- Cover of the first tankōbon edition

ニューヨーク・ニューヨーク (Nyū Yōku Nyū Yōku)
- Genre: Drama, yaoi
- Created by: Marimo Ragawa
- Written by: Marimo Ragawa
- Published by: Hakusensha
- English publisher: NA: Yen Press;
- Imprint: Jets Comics [ja]
- Magazine: Hana to Yume
- Original run: 1995 – 1998
- Volumes: 4 (List of volumes)
- Studio: Marine Entertainment [ja]
- Released: May 24, 2000
- Episodes: 2

= New York New York (manga) =

Japanese manga series by Marimo Ragawa

New York New York (ニューヨーク・ニューヨーク, Nyū Yōku Nyū Yōku) is a Japanese shōjo manga series written and illustrated by Marimo Ragawa. Originally serialized in the manga magazine Hana to Yume from 1995 to 1998 and adapted into an audio drama in 2000, New York New York is focused on the relationship between a police officer and a civilian.

==Synopsis==
Cain Walker, a police officer in New York City, is gay but remains closeted. He engages in a series of one night stands in the city's gay bars until he meets Mel Fredericks, with whom he decides to pursue a relationship. The series follows their often tumultuous relationship as they confront a variety of challenges, including sexual assault, marriage, parenting, and HIV/AIDS.

==Characters==
- Cain Walker (ケイン・ウォーカー)

A 25-year-old police officer at the New York City Police Department (NYPD). Born in Newton, Massachusetts, he moved to Queens in order to work as a police officer. He is gay, but closeted.
- Mel Fredericks (メル・フレデリクス)

A 22-year-old barista born and raised in Upper Manhattan. He was raised by his aunt after his mother committed suicide, but left the home after being sexually abused by his uncle while in high school.
- Daniel Howard (ダニエル・ハワード)

A former colleague of Cain's who became involved in smuggling heroin.
- Brian Berg (ブライアン・バーグ)

The chief of the NYPD, and Cain's boss.

==Media==
===Manga===
The series, which was developed by author Marimo Ragawa after a visit to New York City, was serialized in the manga magazine Hana to Yume from 1995 to 1998. It was subsequently collected by Hakusensha as four tankōbon volumes in 1998, and later re-published as two bunkoban volumes in 2003, featuring essays by manga scholar Yukari Fujimoto and author Satoru Ito. An English-language translation of the series published by Yen Press was originally slated for release in October 2021. However, it was delayed until March 2022.

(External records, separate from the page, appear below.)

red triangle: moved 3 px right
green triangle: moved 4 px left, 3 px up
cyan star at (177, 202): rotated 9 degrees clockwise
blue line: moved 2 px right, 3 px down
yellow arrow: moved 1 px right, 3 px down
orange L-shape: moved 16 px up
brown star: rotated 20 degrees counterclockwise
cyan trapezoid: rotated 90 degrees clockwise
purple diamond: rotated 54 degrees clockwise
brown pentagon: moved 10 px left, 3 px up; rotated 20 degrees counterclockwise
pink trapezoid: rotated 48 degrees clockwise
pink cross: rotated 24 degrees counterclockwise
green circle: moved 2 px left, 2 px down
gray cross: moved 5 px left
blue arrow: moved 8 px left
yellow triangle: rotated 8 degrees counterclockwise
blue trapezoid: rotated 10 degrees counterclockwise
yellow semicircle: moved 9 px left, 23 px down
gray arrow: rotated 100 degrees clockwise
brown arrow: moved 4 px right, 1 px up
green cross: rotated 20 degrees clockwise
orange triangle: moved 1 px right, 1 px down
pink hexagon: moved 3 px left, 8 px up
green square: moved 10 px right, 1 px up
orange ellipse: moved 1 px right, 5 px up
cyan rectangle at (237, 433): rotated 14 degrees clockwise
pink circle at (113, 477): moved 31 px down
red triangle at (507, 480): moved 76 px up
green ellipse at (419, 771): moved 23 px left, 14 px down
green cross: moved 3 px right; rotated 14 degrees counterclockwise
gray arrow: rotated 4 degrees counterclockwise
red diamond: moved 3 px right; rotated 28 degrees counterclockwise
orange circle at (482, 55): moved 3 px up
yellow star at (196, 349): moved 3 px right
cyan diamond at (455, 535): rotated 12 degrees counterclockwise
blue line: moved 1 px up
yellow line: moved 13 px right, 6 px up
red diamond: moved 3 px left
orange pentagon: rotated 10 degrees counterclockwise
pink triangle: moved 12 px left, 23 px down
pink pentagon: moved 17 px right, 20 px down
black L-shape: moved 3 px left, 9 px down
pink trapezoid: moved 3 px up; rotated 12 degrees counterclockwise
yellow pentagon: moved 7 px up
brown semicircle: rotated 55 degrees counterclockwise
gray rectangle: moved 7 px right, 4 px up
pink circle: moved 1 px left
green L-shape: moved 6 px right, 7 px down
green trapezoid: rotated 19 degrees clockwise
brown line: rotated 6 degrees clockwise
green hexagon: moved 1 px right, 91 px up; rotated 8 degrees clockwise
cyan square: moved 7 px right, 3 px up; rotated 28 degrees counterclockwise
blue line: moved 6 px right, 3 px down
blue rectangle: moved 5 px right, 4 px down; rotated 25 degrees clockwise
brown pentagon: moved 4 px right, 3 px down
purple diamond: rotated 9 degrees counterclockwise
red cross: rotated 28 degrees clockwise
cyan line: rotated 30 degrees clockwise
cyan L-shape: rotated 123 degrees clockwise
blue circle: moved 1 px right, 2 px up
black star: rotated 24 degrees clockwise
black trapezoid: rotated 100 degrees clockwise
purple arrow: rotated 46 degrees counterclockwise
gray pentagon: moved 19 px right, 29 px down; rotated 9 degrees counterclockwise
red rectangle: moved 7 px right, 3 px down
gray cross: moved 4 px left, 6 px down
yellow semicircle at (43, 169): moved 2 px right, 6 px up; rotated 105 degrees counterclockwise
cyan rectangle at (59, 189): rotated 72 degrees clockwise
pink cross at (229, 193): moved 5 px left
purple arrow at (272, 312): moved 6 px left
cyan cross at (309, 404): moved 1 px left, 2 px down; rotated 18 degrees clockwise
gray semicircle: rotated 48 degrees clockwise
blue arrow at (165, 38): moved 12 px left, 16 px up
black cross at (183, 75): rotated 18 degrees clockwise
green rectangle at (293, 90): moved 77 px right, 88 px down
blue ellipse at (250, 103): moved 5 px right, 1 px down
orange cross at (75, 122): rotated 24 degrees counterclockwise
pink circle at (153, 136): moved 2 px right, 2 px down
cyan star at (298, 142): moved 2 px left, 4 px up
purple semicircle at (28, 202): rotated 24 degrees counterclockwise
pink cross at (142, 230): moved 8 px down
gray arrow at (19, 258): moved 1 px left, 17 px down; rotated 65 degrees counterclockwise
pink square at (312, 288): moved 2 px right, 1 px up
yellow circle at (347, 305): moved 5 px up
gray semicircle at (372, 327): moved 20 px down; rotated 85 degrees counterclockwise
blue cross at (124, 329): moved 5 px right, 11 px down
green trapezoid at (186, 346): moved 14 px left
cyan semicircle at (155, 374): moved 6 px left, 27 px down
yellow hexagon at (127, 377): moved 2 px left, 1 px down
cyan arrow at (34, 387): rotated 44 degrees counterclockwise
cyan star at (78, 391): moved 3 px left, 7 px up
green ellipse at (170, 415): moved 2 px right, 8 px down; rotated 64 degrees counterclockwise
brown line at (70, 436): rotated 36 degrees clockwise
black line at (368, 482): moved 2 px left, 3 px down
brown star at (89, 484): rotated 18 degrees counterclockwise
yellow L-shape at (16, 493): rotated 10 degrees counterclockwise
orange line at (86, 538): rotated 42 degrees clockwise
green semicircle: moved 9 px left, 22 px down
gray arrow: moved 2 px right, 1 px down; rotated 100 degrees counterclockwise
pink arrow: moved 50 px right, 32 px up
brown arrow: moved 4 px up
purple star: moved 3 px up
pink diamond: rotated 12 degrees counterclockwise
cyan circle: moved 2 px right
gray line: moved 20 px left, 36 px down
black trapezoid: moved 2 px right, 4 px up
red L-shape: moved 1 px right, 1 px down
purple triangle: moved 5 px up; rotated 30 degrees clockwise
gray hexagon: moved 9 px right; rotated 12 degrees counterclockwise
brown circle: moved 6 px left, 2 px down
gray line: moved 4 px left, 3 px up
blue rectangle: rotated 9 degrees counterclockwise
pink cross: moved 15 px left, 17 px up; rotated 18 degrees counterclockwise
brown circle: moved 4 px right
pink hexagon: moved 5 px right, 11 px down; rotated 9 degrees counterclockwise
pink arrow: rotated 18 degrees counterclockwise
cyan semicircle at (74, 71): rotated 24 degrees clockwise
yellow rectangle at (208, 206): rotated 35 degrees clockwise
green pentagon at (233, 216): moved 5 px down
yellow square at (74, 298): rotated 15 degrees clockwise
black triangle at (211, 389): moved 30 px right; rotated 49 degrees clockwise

| No. | Original release date | Original ISBN | English release date | English ISBN |
|---|---|---|---|---|
| 1 | March 1998 | 4-592-13178-9 | March 8, 2022 | 978-1-9753-2535-0 |
| 2 | May 1998 | 4-592-13342-0 | March 8, 2022 | 978-1-9753-2535-0 |
| 3 | August 1998 | 4-592-13343-9 | July 19, 2022 | 978-1-9753-3814-5 |
| 4 | November 1998 | 4-592-13344-7 | July 19, 2022 | 978-1-9753-3814-5 |

===Audio drama===
An audio drama adaptation of New York New York was produced by Marine Entertainment (a subsidiary of Animate) and released on two compact discs on May 24, 2000.

==Reception and analysis==
In Manga: Sixty Years of Japanese Comics, writer Paul Gravett describes New York New York as a "moving, 700-page melodrama," praising its thriller elements and its realistic depiction of gay identity. Mark McLelland of the University of Wollongong similarly notes that in contrast to "pre-political" yaoi of the 1990s that typically focused on romance to the exclusion of sexual identity, New York New York is notable as among the first yaoi manga to depict social realism in its treatment of gay identity through its portrayal of homophobia, coming out, gay bashing, sexual abuse, and rape. He commends the series for its attempt "to refer to the very real social problems in which same-sex desire is grounded," but writes that the sentimental and melodramatic nature of the story "works against a realistic interpretation of the narrative." In a separate review, McLelland qualifies his assessment of New York New York by noting that as yaoi is "not written by or for gay men," it "should not be criticised for failing to represent their concerns accurately."

McLelland further notes Cain and Mel as an archetypal example of seme and uke dynamics in yaoi. Mel assumes the role traditionally occupied by women in heterosexual romance fiction: he is physically weak, subordinated, emotional, and repeatedly the victim of crimes from which he is saved by his lover. McLelland argues that Mel consequently exists to serve as a figure of identification for the yaoi genre's largely female readership.